Cours de Géographie, 3ème

La diagonale du vide, mythe ou réalité ?

L’expression ‘diagonale du vide’ renvoie à une France peu peuplée, celle des faibles densités. Cette diagonale du vide prendrait la France en écharpe, depuis les départements du Nord-Est jusqu’aux Pyrénées, en y incluant le Massif central. Mais on peut se demander si cette diagonale des faibles densités correspond à une réalité. Elle compte un certain nombre de métropoles et de villes moyennes dynamiques comme Toulouse, Clermont-Ferrand ou Troyes.

Les nuances à apporter : l’ancienne région Champagne-Ardenne

(document à télécharger)

https://www.insee.fr/fr/statistiques/fichier/1292207/IF178.pdf

Entre 1982 et 2011, la population diminue légèrement dans l’ensemble de la région, avec une baisse de 340 habitants par an en moyenne.

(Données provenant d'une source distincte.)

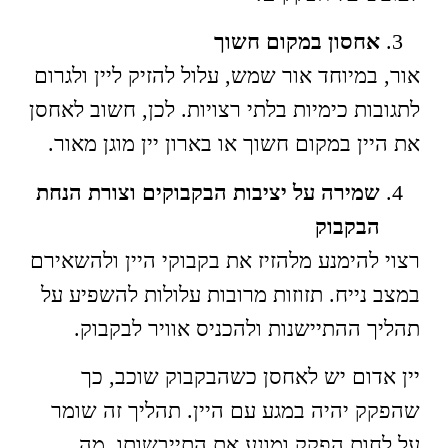
אחסון במקום חשוך
אור, במיוחד אור שמש, עלול להזיק ליין ולגרום
לתגובות כימיות בלתי רצויות. לכן, חשוב לאחסן
את היין במקום חשוך או בארון יין מוגן מאור.
שמירה על יציבות הבקבוקים וצורת הנחת
הבקבוק
רצוי להימנע מלהזיז את בקבוקי היין ולהשאירם
במצב נייח. תזוזות מרובות עלולות להשפיע על
תהליך ההתיישנות ולהכניס אוויר לבקבוק.
יין אדום יש לאחסן כשהבקבוק שוכב, כך
שהפקק יהיה במגע עם היין. תהליך זה שומר
על לחות הפקק ומונע את התייבשותו, מה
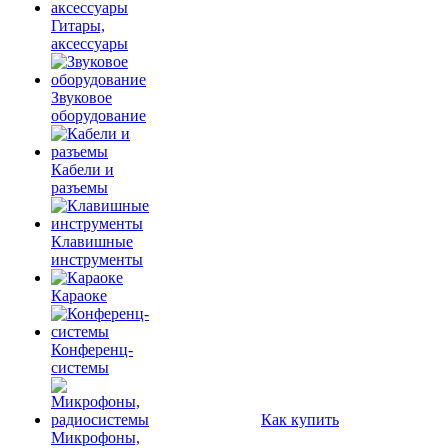
Гитары,
аксессуары
Звуковое
оборудование
Кабели и
разъемы
Клавишные
инструменты
Караоке
Конференц-
системы
Как купить
Микрофоны,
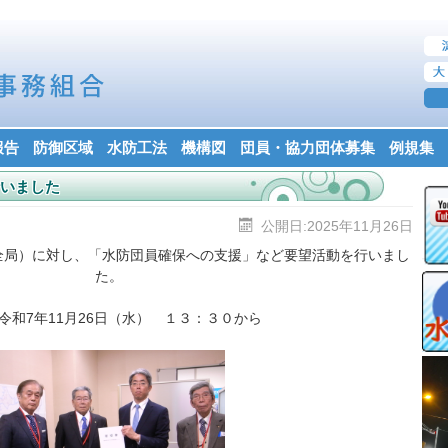
報告
防御区域
水防工法
機構図
団員・協力団体募集
例規集
いました
公開日:2025年11月26日
全局）に対し、「水防団員確保への支援」など要望活動を行いまし
た。
令和7年11月26日（水） １３：３０から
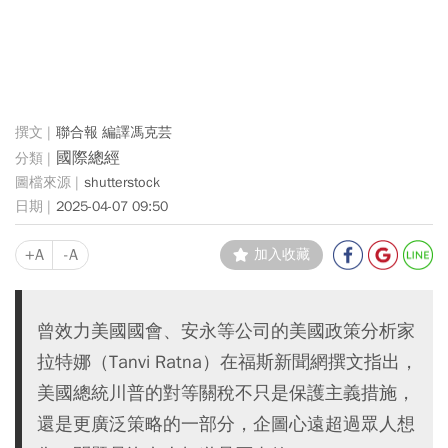
聯合報 編譯馮克芸
國際總經
shutterstock
2025-04-07 09:50
+A
-A
加入收藏
曾效力美國國會、安永等公司的美國政策分析家
拉特娜（Tanvi Ratna）在福斯新聞網撰文指出，
美國總統川普的對等關稅不只是保護主義措施，
還是更廣泛策略的一部分，企圖心遠超過眾人想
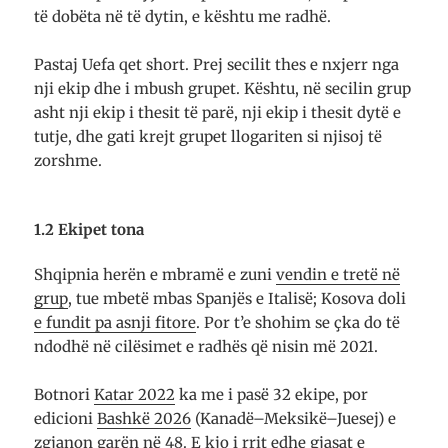
të dobëta në të dytin, e kështu me radhë.
Pastaj Uefa qet short. Prej secilit thes e nxjerr nga
nji ekip dhe i mbush gru­pet. Kështu, në secilin grup
asht nji ekip i thesit të parë, nji ekip i thesit dytë e
tutje, dhe gati krejt grupet llogariten si njisoj të
zorshme.
1.2 Ekipet tona
Shqipnia herën e mbramë e zuni
vendin e tretë në
grup
, tue mbetë mbas Spanjës e Italisë; Kosova doli
e fundit pa asnji fitore
. Por t’e shohim se çka do të
ndodhë në cilësimet e radhës që nisin më 2021.
Botnori
Katar 2022
ka me i pasë 32 ekipe, por
edicioni
Bashkë 2026
(Kanadë–Meksikë–Juesej) e
zgjanon garën në 48. E kjo i rrit edhe gjasat e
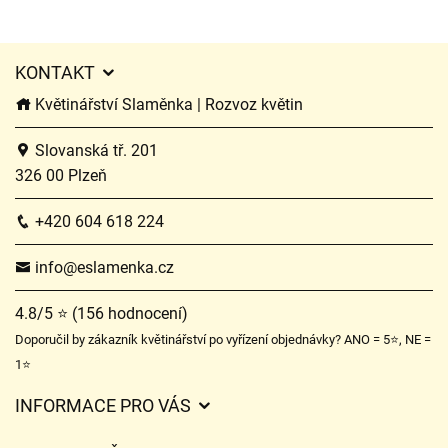
KONTAKT
Květinářství Slaměnka | Rozvoz květin
Slovanská tř. 201
326 00 Plzeň
+420 604 618 224
info@eslamenka.cz
4.8/5 ⭐ (156 hodnocení)
Doporučil by zákazník květinářství po vyřízení objednávky? ANO = 5⭐, NE =
1⭐
INFORMACE PRO VÁS
Obchodní podmínky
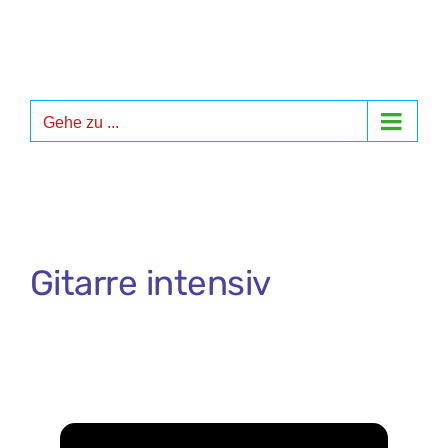
Zum
Inhalt
springen
Gehe zu ...
Gitarre intensiv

Mais en 30 ans, on constate que les départements de l’Aube et de la Marne gagnent des habitants. Tandis que les départements des Ardennes et de la Haute-Marne en perdent.

Les atouts et les dynamiques

Les agglomérations rémoise et troyenne bénéficient de dynamiques démographiques métropolitaines, en raison de leur proximité avec l’agglomération parisienne. A partir de 2006, on assiste à une stagnation dans les centres urbains au profit du périurbain.

La recherche géographique

https://journals.openedition.org/cybergeo/27439

Sébastien Oliveau et Yoann Doignon, La diagonale se vide ? Analyse spatiale exploratoire des décroissances démographiques en France métropolitaine depuis 50 ans. https://doi.org/10.4000/cybergeo.27439

A l’échelle départementale, l’étude souligne le fait que 6 départements français ont connu une baisse démographique continue entre 1968 et 2009 : la Creuse, la Haute-Marne, le Cantal, l’Allier, la Nièvre, les Ardennes. 6 autres départements ont connu une baisse globale : Paris (desserrement dans toute l’agglomération), la Meuse, la Lozère, l’Aveyron, les Vosges et l’Indre.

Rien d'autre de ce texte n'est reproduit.